9.17 Further reading

9.18 Practice test

The following multiple-choice questions exercise the chapter’s content. Attempt each question before expanding the answer.

9.18.1 Question 1

What is the primary purpose of the bootstrap method?

    1. To replace traditional statistical analysis completely
    1. To assess the accuracy of parameter estimates when closed-form standard errors are difficult to derive
    1. To create larger datasets from small samples
    1. To identify outliers in statistical datasets

B. The bootstrap provides approximate standard errors, bias, and confidence intervals by resampling.

9.18.2 Question 2

How does the bootstrap estimate the standard error of a statistic?

    1. By calculating the exact formula for every possible case
    1. By approximating the sampling distribution through repeatedly resampling with replacement from the observed data
    1. By assuming the data follows a normal distribution
    1. By comparing the statistic to previously established benchmarks

B. The bootstrap treats the empirical distribution of the data as a proxy for the true population distribution and resamples from it with replacement.

9.18.3 Question 3

Given \(B\) bootstrap replications of a statistic, how is the bootstrap standard error calculated?
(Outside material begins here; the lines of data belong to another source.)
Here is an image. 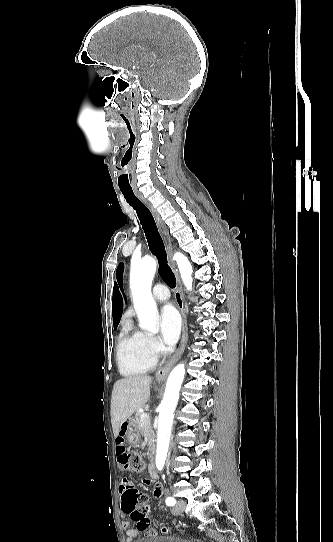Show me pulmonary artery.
<instances>
[{
	"mask_svg": "<svg viewBox=\"0 0 333 542\" xmlns=\"http://www.w3.org/2000/svg\"><path fill=\"white\" fill-rule=\"evenodd\" d=\"M151 297L159 303H164L170 298V293L167 292V287L160 283L156 284L151 290ZM191 297L192 295H188Z\"/></svg>",
	"mask_w": 333,
	"mask_h": 542,
	"instance_id": "1",
	"label": "pulmonary artery"
}]
</instances>
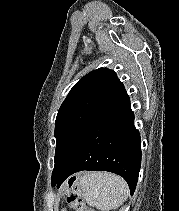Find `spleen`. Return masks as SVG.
<instances>
[{"label":"spleen","instance_id":"3e777b00","mask_svg":"<svg viewBox=\"0 0 179 211\" xmlns=\"http://www.w3.org/2000/svg\"><path fill=\"white\" fill-rule=\"evenodd\" d=\"M80 186L88 205L101 211L117 209L129 194L126 181L108 172H87L80 178Z\"/></svg>","mask_w":179,"mask_h":211}]
</instances>
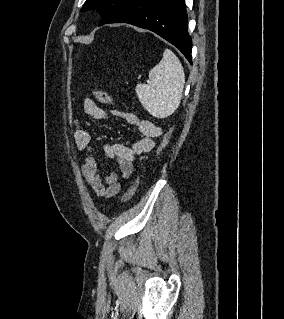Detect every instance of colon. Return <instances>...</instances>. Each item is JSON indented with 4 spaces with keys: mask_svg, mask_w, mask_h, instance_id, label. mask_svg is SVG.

    1. By taking the square root of the sample variance divided by \(n\)
    1. By computing the standard deviation of the \(B\) bootstrap replications
    1. By using a predefined formula based on the Central Limit Theorem
    1. By applying maximum likelihood estimation to the data

B. The bootstrap SE is the sample SD of the \(B\) bootstrap replicates.

9.18.4 Question 4

Why is Monte Carlo approximation typically used in bootstrap estimation rather than computing the exact bootstrap distribution?

    1. Because the exact bootstrap distribution requires evaluating all \(n^n\) possible resamples, which is computationally infeasible
    1. Because the Central Limit Theorem does not apply to bootstrap estimates
    1. Because the original dataset is always too small to be reliable
    1. Because exact enumeration produces biased results

A. Even for small \(n\), \(n^n\) explodes quickly. Monte Carlo samples a practical number \(B\) of resamples, controlling accuracy by choice of \(B\).

9.18.5 Question 5

How is the bootstrap estimate of bias for a statistic \(\hat\theta\) defined?
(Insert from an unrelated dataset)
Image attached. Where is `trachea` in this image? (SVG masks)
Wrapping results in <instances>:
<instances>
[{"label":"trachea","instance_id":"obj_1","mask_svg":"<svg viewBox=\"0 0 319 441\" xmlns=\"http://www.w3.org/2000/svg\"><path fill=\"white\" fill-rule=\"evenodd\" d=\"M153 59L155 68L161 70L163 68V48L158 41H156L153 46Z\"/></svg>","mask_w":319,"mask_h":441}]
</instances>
    1. The difference between the mean of the bootstrap replications and the original estimate \(\hat\theta\)
    1. The standard deviation of the bootstrap replications
    1. The skewness of the bootstrap distribution
    1. The difference between the median and mean of the bootstrap replications

A. Bootstrap bias is \(\bar\theta^* - \hat\theta\), where \(\bar\theta^*\) is the mean of bootstrap replicates.
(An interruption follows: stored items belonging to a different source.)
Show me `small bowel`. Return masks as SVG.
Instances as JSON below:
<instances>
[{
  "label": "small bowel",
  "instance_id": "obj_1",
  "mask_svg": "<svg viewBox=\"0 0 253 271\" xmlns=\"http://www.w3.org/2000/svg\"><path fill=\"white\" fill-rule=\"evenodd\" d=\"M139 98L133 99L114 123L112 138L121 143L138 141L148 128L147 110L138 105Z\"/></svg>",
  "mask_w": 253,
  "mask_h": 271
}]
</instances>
9.19 Prerequisites answers

  1. The bootstrap assesses the sampling distribution of a statistic (its standard error, bias, and confidence interval) when a closed-form expression is unavailable, complicated, or depends on distributional assumptions the data do not satisfy.
  2. The bootstrap standard error is the sample standard deviation of the \(B\) bootstrap replications: \(\widehat{\mathrm{SE}}_B(\hat\theta) = \sqrt{\tfrac{1}{B-1} \sum_{b=1}^B (\hat\theta^*_b - \bar\theta^*)^2}\).
  3. The exact bootstrap distribution requires evaluating the statistic on all \(n^n\) possible resamples (with replacement from \(n\) observations), which is computationally infeasible for any meaningful \(n\). Monte Carlo approximation draws a manageable number \(B\) of resamples at random.